What you should do: Copy out every line in the entries below that includes "Title".

Stored items:

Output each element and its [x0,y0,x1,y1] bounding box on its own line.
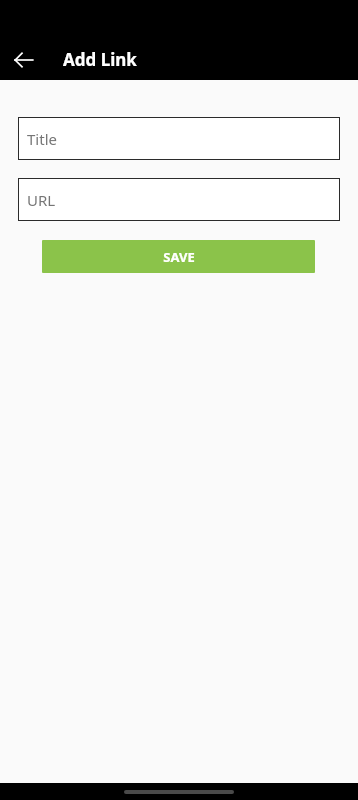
button[interactable]: SAVE [42,240,315,273]
button[interactable]: Title [18,117,340,160]
button[interactable]: Back [4,40,44,80]
staticText: Title [27,129,57,149]
staticText: URL [27,190,56,210]
staticText: SAVE [163,248,195,266]
staticText: Add Link [63,48,137,71]
button[interactable]: URL [18,178,340,221]
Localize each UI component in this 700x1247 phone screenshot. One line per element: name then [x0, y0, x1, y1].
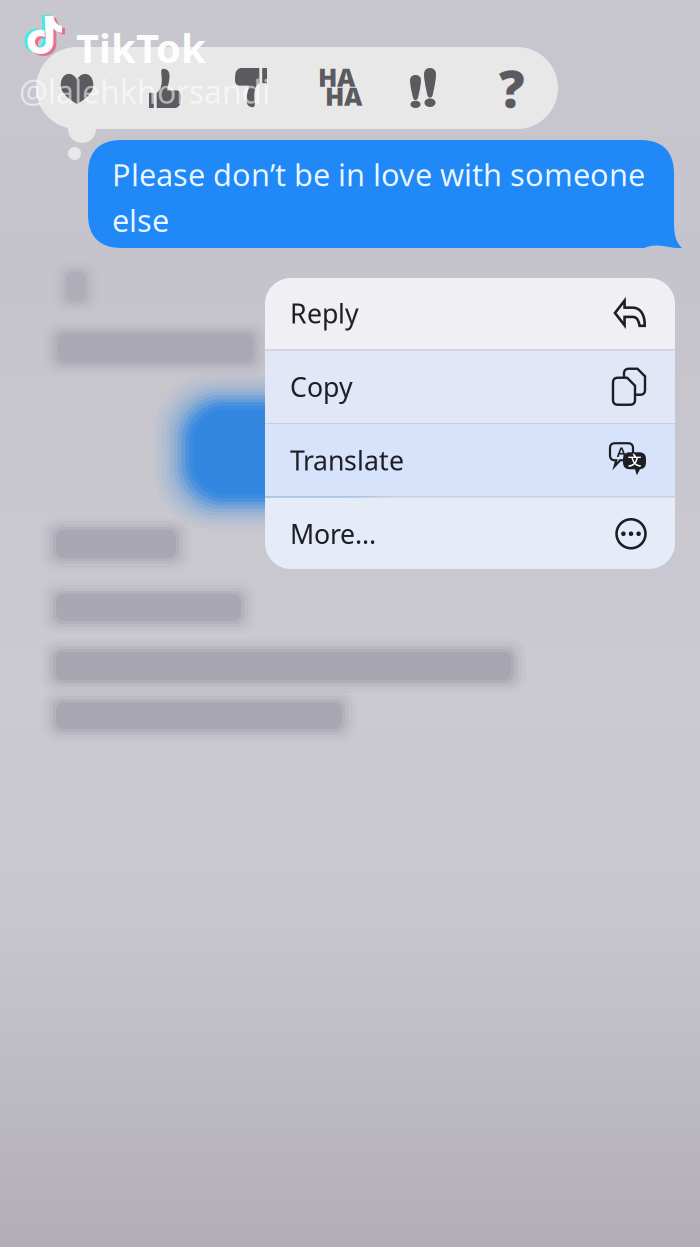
button[interactable]: Translate	[265, 424, 675, 496]
button[interactable]: Thumbs down	[213, 47, 289, 129]
staticText: else	[112, 200, 169, 240]
staticText: More...	[290, 516, 376, 551]
button[interactable]: Thumbs up	[127, 47, 203, 129]
staticText: HA	[325, 79, 362, 113]
staticText: ?	[499, 54, 525, 122]
staticText: @lalehkhorsandi	[19, 70, 270, 112]
staticText: 文	[628, 453, 641, 469]
staticText: A	[616, 442, 626, 462]
button[interactable]: Question	[474, 47, 550, 129]
staticText: Copy	[290, 369, 353, 404]
staticText: Please don’t be in love with someone	[112, 154, 645, 195]
button[interactable]: Love	[39, 47, 115, 129]
staticText: Translate	[290, 442, 404, 478]
staticText: HA	[318, 60, 355, 94]
button[interactable]: Copy	[265, 350, 675, 423]
staticText: TikTok	[76, 21, 206, 74]
button[interactable]: Exclamation	[385, 47, 461, 129]
button[interactable]: Reply	[265, 277, 675, 350]
button[interactable]: More...	[265, 498, 675, 570]
staticText: Reply	[290, 296, 359, 331]
button[interactable]: Haha	[301, 47, 377, 129]
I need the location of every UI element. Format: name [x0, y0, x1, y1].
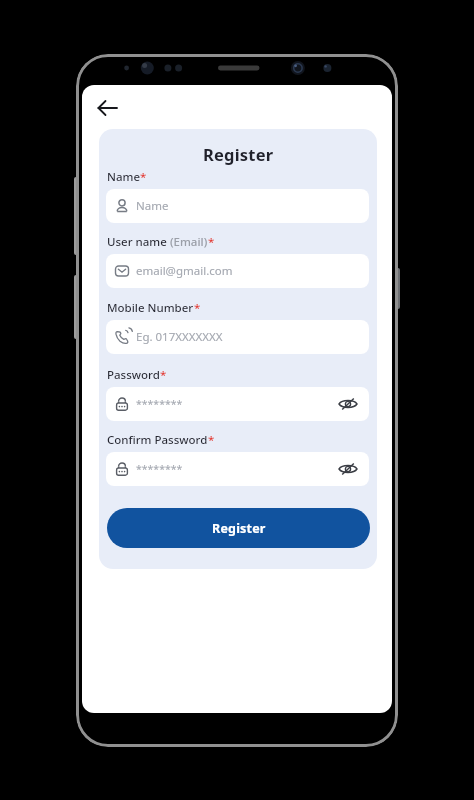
- staticText: Confirm Password: [107, 432, 208, 448]
- staticText: Register: [212, 520, 266, 537]
- button[interactable]: Name: [106, 189, 369, 223]
- staticText: (Email): [167, 234, 208, 250]
- button[interactable]: Register: [107, 508, 370, 548]
- staticText: ********: [136, 462, 183, 476]
- staticText: *: [140, 169, 147, 185]
- staticText: User name: [107, 234, 167, 250]
- staticText: Name: [107, 169, 140, 185]
- staticText: *: [208, 234, 215, 250]
- button[interactable]: Eg. 017XXXXXXX: [106, 320, 369, 354]
- staticText: Mobile Number: [107, 300, 194, 316]
- button[interactable]: ********: [106, 387, 369, 421]
- button[interactable]: ********: [106, 452, 369, 486]
- staticText: ********: [136, 397, 183, 411]
- staticText: Register: [203, 143, 274, 165]
- staticText: *: [194, 300, 201, 316]
- button[interactable]: [96, 96, 120, 120]
- staticText: Password: [107, 367, 160, 383]
- staticText: *: [208, 432, 215, 448]
- staticText: *: [160, 367, 167, 383]
- button[interactable]: email@gmail.com: [106, 254, 369, 288]
- staticText: Eg. 017XXXXXXX: [136, 329, 223, 345]
- staticText: email@gmail.com: [136, 263, 233, 279]
- staticText: Name: [136, 198, 169, 214]
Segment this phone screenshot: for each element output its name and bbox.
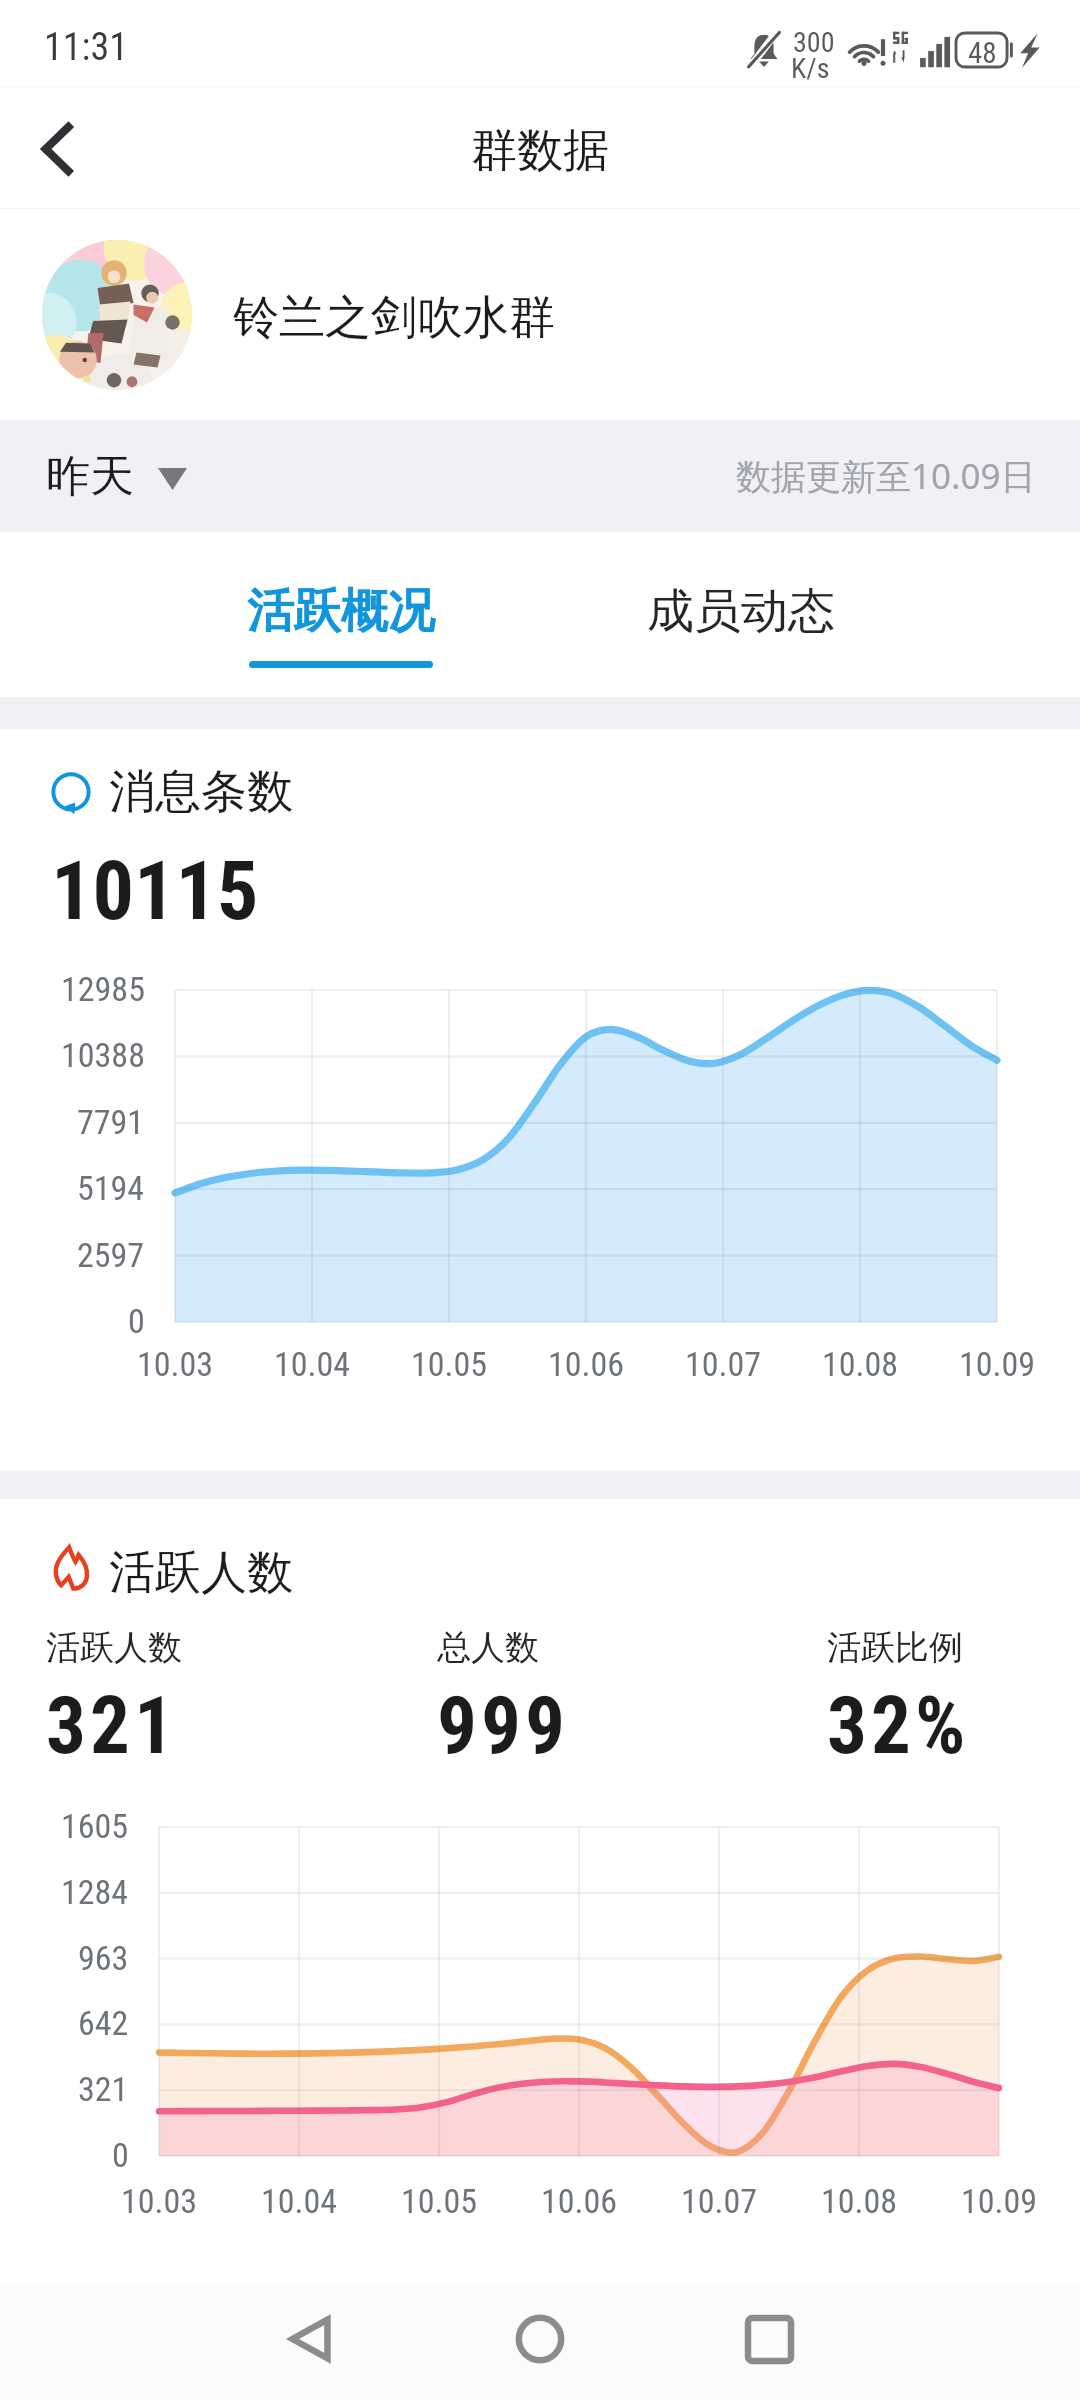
button[interactable]: Recents [709,2284,829,2400]
staticText: 总人数 [437,1626,539,1669]
staticText: 活跃人数 [109,1544,293,1602]
staticText: K/s [791,52,830,85]
button[interactable]: Home [480,2284,600,2400]
staticText: 10.04 [261,2181,338,2221]
staticText: 48 [968,36,997,70]
staticText: 活跃比例 [827,1626,963,1669]
staticText: 活跃概况 [247,582,435,641]
button[interactable]: 活跃比例 [827,1626,970,1773]
staticText: 10.04 [274,1344,351,1384]
button[interactable]: 活跃人数 [46,1626,182,1773]
staticText: 5194 [77,1168,145,1208]
staticText: 10.06 [548,1344,625,1384]
staticText: 10.07 [681,2181,758,2221]
staticText: 数据更新至10.09日 [736,452,1036,500]
staticText: 300 [793,26,835,59]
staticText: 1605 [61,1806,129,1846]
staticText: 12985 [61,969,145,1009]
button[interactable]: Back [250,2284,370,2400]
staticText: 成员动态 [647,582,835,641]
button[interactable]: 活跃概况 [221,532,461,697]
staticText: 11:31 [44,25,128,70]
staticText: 7791 [77,1102,145,1142]
staticText: 10.09 [961,2181,1038,2221]
staticText: 10115 [51,843,259,939]
staticText: 10.08 [822,1344,899,1384]
staticText: 0 [112,2135,129,2175]
button[interactable]: 总人数 [437,1626,569,1773]
staticText: 321 [78,2069,129,2109]
button[interactable]: 昨天 [46,449,187,504]
staticText: 999 [437,1680,569,1773]
staticText: 10.03 [137,1344,214,1384]
staticText: 0 [128,1301,145,1341]
button[interactable]: Back [16,108,98,190]
staticText: 群数据 [471,122,609,180]
button[interactable]: 铃兰之剑吹水群 [0,210,1080,420]
staticText: 10.05 [411,1344,488,1384]
staticText: 642 [78,2003,129,2043]
staticText: 10.08 [821,2181,898,2221]
staticText: 963 [78,1938,129,1978]
button[interactable]: 成员动态 [621,532,861,697]
staticText: 铃兰之剑吹水群 [233,289,555,347]
staticText: 10.03 [121,2181,198,2221]
staticText: 10.07 [685,1344,762,1384]
staticText: 321 [46,1680,178,1773]
staticText: 32% [827,1680,970,1773]
staticText: 10.09 [959,1344,1036,1384]
staticText: 10388 [61,1035,145,1075]
staticText: 消息条数 [109,763,293,821]
staticText: 活跃人数 [46,1626,182,1669]
staticText: 2597 [77,1235,145,1275]
staticText: 1284 [61,1872,129,1912]
staticText: 10.05 [401,2181,478,2221]
staticText: 10.06 [541,2181,618,2221]
staticText: 昨天 [46,449,134,504]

Task response:
button[interactable]: Title [18,117,340,160]
staticText: Title [27,129,57,149]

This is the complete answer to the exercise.